T Cell Development Flashcards
What is the 12/23 rule?
Combinatorial Diversity
• Sequencing of junctions of V, D and J in B cells did not match predicted sequences – imprecise joining leads to junctional diversity
• V, D and J segments flanked by recombination signal sequences (RSS) consisting of a conserved heptamer and a conserved nonamer, separated by 12 or 23 bases.
• This is the 12/23 rule
• Means you always get V joining to J in light chains, and V – D – J in heavy chains → cant get V to J because this would be 23/23 and breaking the rule
• The only time rule breaking has been seen is in the CDR3 → additional diversity is seen from generation of a CDR3 by joining of a D to a D – found in 5% of antibodies.
What are the molecular mechanics of recombination?

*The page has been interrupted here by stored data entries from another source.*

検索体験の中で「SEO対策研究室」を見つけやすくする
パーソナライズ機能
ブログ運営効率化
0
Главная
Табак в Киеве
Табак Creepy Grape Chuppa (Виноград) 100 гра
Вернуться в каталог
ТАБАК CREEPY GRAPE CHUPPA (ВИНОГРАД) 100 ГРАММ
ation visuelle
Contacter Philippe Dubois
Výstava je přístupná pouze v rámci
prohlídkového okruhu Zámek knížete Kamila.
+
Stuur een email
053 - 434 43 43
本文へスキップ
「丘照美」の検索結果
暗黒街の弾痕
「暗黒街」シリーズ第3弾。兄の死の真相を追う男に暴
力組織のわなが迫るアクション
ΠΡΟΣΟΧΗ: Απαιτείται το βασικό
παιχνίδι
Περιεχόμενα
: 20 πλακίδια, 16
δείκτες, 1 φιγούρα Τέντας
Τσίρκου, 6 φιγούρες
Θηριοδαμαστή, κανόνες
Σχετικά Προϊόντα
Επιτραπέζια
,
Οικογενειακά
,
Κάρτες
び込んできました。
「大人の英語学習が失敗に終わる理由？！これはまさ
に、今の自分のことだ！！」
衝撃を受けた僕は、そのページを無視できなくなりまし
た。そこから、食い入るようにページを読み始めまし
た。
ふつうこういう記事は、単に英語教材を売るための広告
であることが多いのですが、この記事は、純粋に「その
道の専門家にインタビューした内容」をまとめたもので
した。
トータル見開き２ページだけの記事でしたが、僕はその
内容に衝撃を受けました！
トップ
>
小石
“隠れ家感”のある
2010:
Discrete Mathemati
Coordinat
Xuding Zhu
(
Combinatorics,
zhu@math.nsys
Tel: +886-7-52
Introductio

- Alignment of RSS nonamers following the 12/23 rule so a V-J and V-D-J
- Cleavage od DNA to form hairpins and generation of P nucleotides
− When the nonamers align, the DNA strand with the heptamers is cleaved by RAG1/2
− The intervening DNA is excised and the ends of the V and D genes now contain parts of the heptamer sequence
− The two strands of DNA at the ends of the V and D genes join to form a hairpin
− The hairpins are cleaved at random so that each DNA strand contains some nucleotides derived from the hepatmere sequence → P nucleotides - Addition of N nucleotides at random to each end of the strand by TDT
- Filling in of DNA
− Exonucleases, DNA polymerase and DNA ligase repair the DNA and complete the formation of the join with complete nucleotide sequences on both DNA strands
− The addition of P and N nucleotides has changed the final amino acid sequence of the protein
Summaries the source of diversity in the primary antibody repertoire
• Combinatorial diversity − Multiple gene segments − Any H with any L − 106 • Junctional diversity (localized in CDR3) − P and N nucleotide addition − Exonuclease activity − 1011 − → All junctional diversity is in CDR3, CDR1 and CDR2 diversity comes from selection of different Vs and natural polymorphisms.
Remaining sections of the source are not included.